[Entries provided]

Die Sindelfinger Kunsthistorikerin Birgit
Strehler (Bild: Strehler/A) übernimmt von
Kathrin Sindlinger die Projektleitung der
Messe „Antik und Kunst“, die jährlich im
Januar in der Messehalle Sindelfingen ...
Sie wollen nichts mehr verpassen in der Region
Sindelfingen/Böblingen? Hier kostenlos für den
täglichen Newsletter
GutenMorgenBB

[/Entries provided]
[Entries provided]

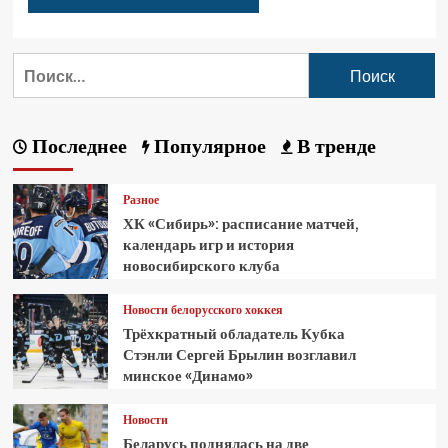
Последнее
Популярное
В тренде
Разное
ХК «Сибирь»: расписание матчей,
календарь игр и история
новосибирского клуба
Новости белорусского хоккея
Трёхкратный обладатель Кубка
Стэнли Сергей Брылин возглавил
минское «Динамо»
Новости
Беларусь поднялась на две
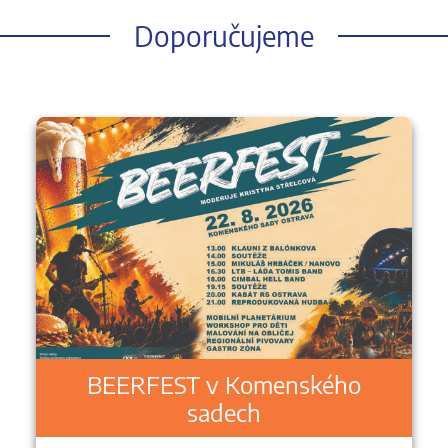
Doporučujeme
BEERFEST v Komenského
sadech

[/Entries provided]

◆ **What the exercise asks**
After locating the line with "Die Sindelfinger Kunsthistorikerin Birgit" in the material above, return it and each line after it exactly, ending at the line with "Sindelfingen/Böblingen? Hier kostenlos".

◆ **Result of this exercise**
Die Sindelfinger Kunsthistorikerin Birgit
Strehler (Bild: Strehler/A) übernimmt von
Kathrin Sindlinger die Projektleitung der
Messe „Antik und Kunst“, die jährlich im
Januar in der Messehalle Sindelfingen ...
Sie wollen nichts mehr verpassen in der Region
Sindelfingen/Böblingen? Hier kostenlos für den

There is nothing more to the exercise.